Occupational therapy (OT) help patients regain function after the onset of illnesses or injuries or developmental delays. OT is very individualized treatment. Occupation Therapists work in schools, private practices, hospitals, and various other rehabilitation facilities.
Occupational Therapy is very versatile, and therapists must be creative and adaptive with each patient care plan. Therapists work with people in all stages of life who need help with every day with a broad range of life skills.
For example, in case of a person with major traumatic injury, it helps the person to recover by facilitating early mobilization, restoring function and preventing worsening of the patient’s condition. Another example is that OTs can help elderly people deal with age-related disabilities. It helps them lead a better, more independent life. This profession is satisfying to both the therapists and the patient receiving the care to build independence.
In the case of people suffering from drug addiction, mood disorders, dementia, anxiety disorders, and personality disorders the occupational therapist will teach the patient to keep a daily planner, manage money, build social skills and increase community participation.

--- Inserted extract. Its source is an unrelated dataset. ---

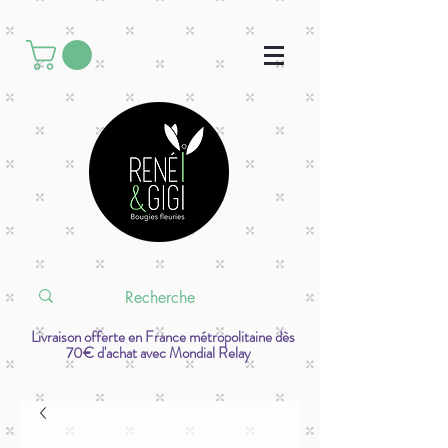
Livraison offerte en France métropolitaine dès
70€ d'achat avec Mondial Relay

OTs give assistance and training in performing daily activities including dressing, eating, housekeeping, gardening, cooking. OTs evaluate the daily living needs and assess home and work environments, with recommendations for changes in those environments that will help the patient continue their activities. OTs also help guide to family members and caregivers. It is often a collective group effort to learn a new skill or recover from an accident, but OTs are the link between the different parties to make sure progress is being made.
Licensing laws vary by state, but common requirements include graduating from an accredited occupational therapy masters program, meeting fieldwork requirements hours, and passing a national certification exam. They make an average of $81,910 on an annual basis.
Physical therapy (PT) focuses on a specific part of the bod, which has undergone an injury, stress, or trauma.
In the early days of physical therapy, it was only restricted to exercise, massage and traction. Now physical therapists may specialize in specific clinical areas. There are specialized physical therapists treating only those who have had cardiac surgery, or athletic injury management, like acute care, treatment and rehabilitation, prevention, and education.
A therapist will often help the patient with flexibility, strength, endurance, coordination, and balance. First, the therapist will try to reduce the pain and swelling. The physical therapist may also use manual therapy, education, and techniques such as heat, cold, water, ultrasound, and electrical stimulation. Then the physical therapist will teach some exercises that can be done at home. It will include stretching, core exercises, weight lifting, and walking.
Most Physical Therapists are headed towards holding a doctorate degree. All have bachelor’s degree and master’s degree. They make an average of $85,400 on an annual basis. Physical therapists must be licensed and pass the National Physical Therapist Examination
Both Occupational Therapists and Physical Therapists are critical to creating independent and improved lifestyles. While Occupational Therapists look at a wider scope of therapy, Physical Therapists mainly focus on muscle movement, recovery, and improvement. It wouldn’t be uncommon for someone to start working with a Physical Therapist for muscle recovery, and then work with an Occupational Therapist for regaining skills regarding everyday activities.